[Provided information — start]

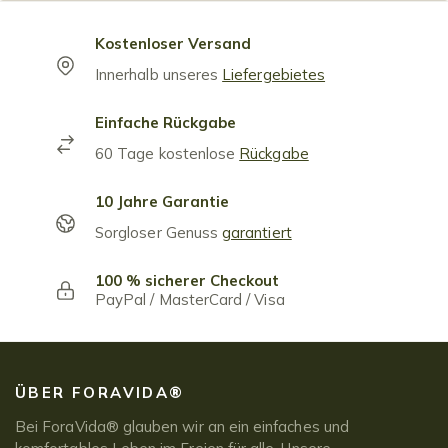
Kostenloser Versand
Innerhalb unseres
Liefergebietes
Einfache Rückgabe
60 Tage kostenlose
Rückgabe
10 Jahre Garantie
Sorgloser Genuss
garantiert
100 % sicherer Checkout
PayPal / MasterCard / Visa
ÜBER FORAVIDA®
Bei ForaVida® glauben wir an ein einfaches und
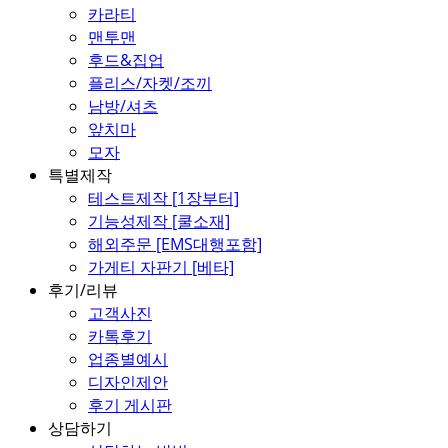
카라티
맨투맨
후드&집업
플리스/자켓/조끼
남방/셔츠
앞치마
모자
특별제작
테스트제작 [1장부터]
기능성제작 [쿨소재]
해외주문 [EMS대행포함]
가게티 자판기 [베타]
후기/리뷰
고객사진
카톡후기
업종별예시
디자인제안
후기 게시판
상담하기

[Provided information — finish]
[Provided information — start]

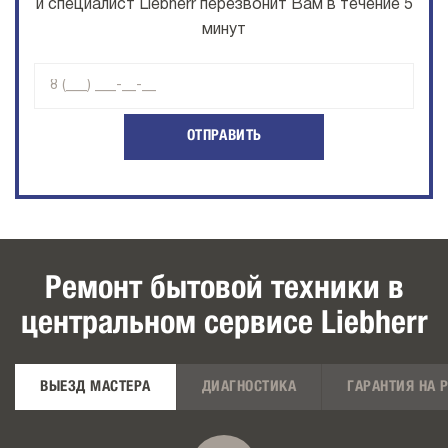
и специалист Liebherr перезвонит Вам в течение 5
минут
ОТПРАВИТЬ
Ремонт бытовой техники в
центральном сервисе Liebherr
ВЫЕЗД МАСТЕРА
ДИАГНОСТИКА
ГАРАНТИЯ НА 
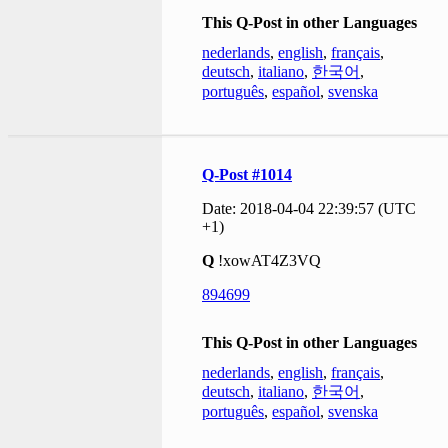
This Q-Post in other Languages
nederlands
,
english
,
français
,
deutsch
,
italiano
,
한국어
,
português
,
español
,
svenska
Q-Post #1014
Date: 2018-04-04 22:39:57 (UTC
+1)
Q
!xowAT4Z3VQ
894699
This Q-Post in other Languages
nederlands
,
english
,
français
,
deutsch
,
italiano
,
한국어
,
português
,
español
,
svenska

[Provided information — finish]

# Aim of the task
In the records above, find each line holding "Liebherr" and copy it.

# Response
и специалист Liebherr перезвонит Вам в течение 5
центральном сервисе Liebherr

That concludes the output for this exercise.